Brenden Ortiz, UC Santa Barbara: Materials Discovery of Next-Generation Quantum Materials, The AV3Sb5 (A: K, Rb, Cs) Kagome Superconductors

Date and Time
Hosted By
Brenden Ortiz

Zoom Details

Seminar

2:00 pm - 3:00 pm

Zoom Link: For Zoom Information Please Contact: QF-admin@cnsi.ucsb.edu

Speaker

Brenden Ortiz
Postdoctoral Research Fellow
UC Santa Barbara

Bio

Brenden received his B.S. in Engineering Physics and Ph.D. in Materials Science from the Colorado School of Mines in Golden, Colorado. His graduate work was focused on the high-throughput discovery and optimization of thermoelectric materials with Prof. Eric Toberer. He is currently an Elings postdoctoral fellow at the University of California Santa Barbara with Prof. Stephen Wilson. At UCSB his focus expanded into the realm of quantum materials, including superconductivity, low-dimensional systems (triangular, kagome lattices), and single crystal growth.

Abstract

New materials discovery has been a fundamental part of the synthetic chemistry, condensed matter physics, and materials fields. The targeted synthesis of new ternary and quaternary compounds has immense potential for introducing new chemical complexity and diversity into the known model systems. Our discovery of the AV3Sb5 (A: K, Rb, Cs) kagome superconductors is a prime example of how rational exploration of phase space can lead to untold opportunity. The AV3Sb5 materials are quasi-2D (structurally and electronically), exfoliative, air-stable, metals with a structurally perfect kagome network of vanadium.
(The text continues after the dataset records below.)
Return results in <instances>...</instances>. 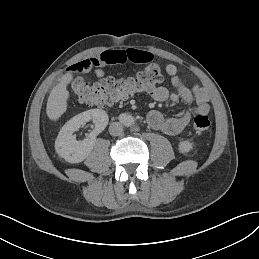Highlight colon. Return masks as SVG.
<instances>
[{"mask_svg":"<svg viewBox=\"0 0 259 259\" xmlns=\"http://www.w3.org/2000/svg\"><path fill=\"white\" fill-rule=\"evenodd\" d=\"M161 81L160 66L157 63H151L132 77H108L95 83L75 77L70 81L69 86L78 101L90 106L106 107L131 96L149 92ZM210 126L211 121L208 116L199 114L194 118L192 130L201 133L208 130Z\"/></svg>","mask_w":259,"mask_h":259,"instance_id":"5ec220e1","label":"colon"}]
</instances>
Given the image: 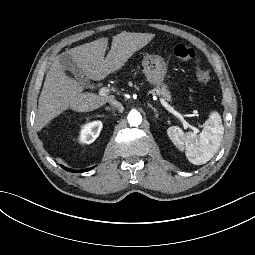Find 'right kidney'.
Instances as JSON below:
<instances>
[{
	"mask_svg": "<svg viewBox=\"0 0 255 255\" xmlns=\"http://www.w3.org/2000/svg\"><path fill=\"white\" fill-rule=\"evenodd\" d=\"M102 126L101 121H93L82 125L78 138L79 142L85 144H91L94 142L99 136Z\"/></svg>",
	"mask_w": 255,
	"mask_h": 255,
	"instance_id": "right-kidney-1",
	"label": "right kidney"
}]
</instances>
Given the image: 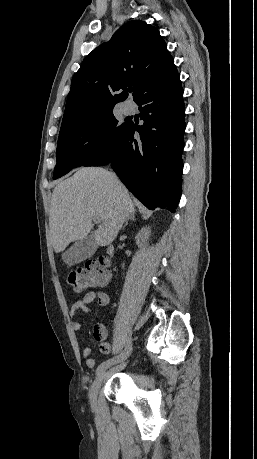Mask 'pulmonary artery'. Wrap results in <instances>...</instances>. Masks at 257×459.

The entire family exhibits competition between charge density wave (CDW) order below (80-100K), and a superconducting (Tc = 0.9-2.5K) ground state. Our work indicates that the systems are topologically nontrivial, and surface states should be close to the natural Fermi level. A complex interplay between the electronic properties and the CDW is observed, with the possibility of a chiral CDW as the source of anomalous Hall effect in the entire family. In this seminar, I will describe the rapidly growing body of knowledge surrounding the AV3Sb5 system, including potential topological surface states, unconventional superconductivity, and interplay of charge density wave order and superconductivity.